# Danish Open 2011



## hr.mohr (Sep 5, 2010)

A very early heads up nice people 

http://cubing.dk/DanishOpen2011/

A 3 day competition on April 22, 23 and 24 in Lejre near Roskilde, Denmark.

Registration will be opened when details regarding competition fee, lunch and accommodation are sorted out.


----------



## Carrot (Sep 5, 2010)

I'll join!! =D


----------



## CharlieCooper (Sep 5, 2010)

I was about to say HELL YEAH THIS IS AWESOME then realised it totally clashes with another plan for 2011


----------



## Ville Seppänen (Sep 5, 2010)

Looks like a nice comp with all the BLD, I hope I can go.


----------



## (X) (Sep 5, 2010)

2 rounds of megaminx AND pyraminx


----------



## Sakarie (Sep 5, 2010)

I hope I could go too. Denmark's nice...


----------



## kinch2002 (Sep 5, 2010)

Ville Seppänen said:


> Looks like a nice comp with all the BLD, I hope I can go.

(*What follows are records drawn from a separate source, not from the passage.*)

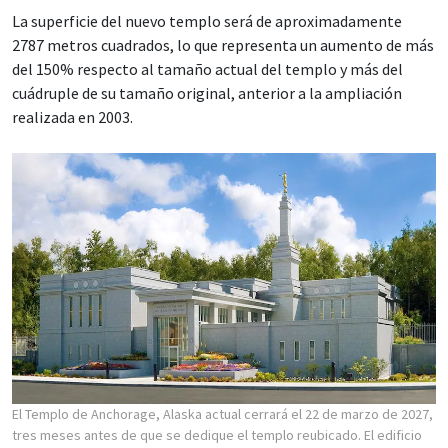
La superficie del nuevo templo será de aproximadamente
2787 metros cuadrados, lo que representa un aumento de más
del 150% respecto al tamaño actual del templo y más del
cuádruple de su tamaño original, anterior a la ampliación
realizada en 2003.
El Templo de Anchorage, Alaska actual cerrará el 22 de marzo de 2027,
tres meses antes de que se dedique el templo reubicado. El edificio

Agreed. Nice to see a very sensible bld schedule where everything is spread out properly! And 3 attempts at bigcubebld


----------



## KJiptner (Sep 5, 2010)

Hopefully it isn't on the same day as German Open. But then again, I've been to German Open 4 times already and they often don't host all BLD-events...


----------



## Carrot (Sep 5, 2010)

(X) said:


> 2 rounds of megaminx AND pyraminx



so you are not aiming for the finals in pyraminx?


----------



## TMOY (Sep 5, 2010)

KJiptner said:


> Hopefully it isn't on the same day as German Open. But then again, I've been to German Open 4 times already and they often don't host all BLD-events...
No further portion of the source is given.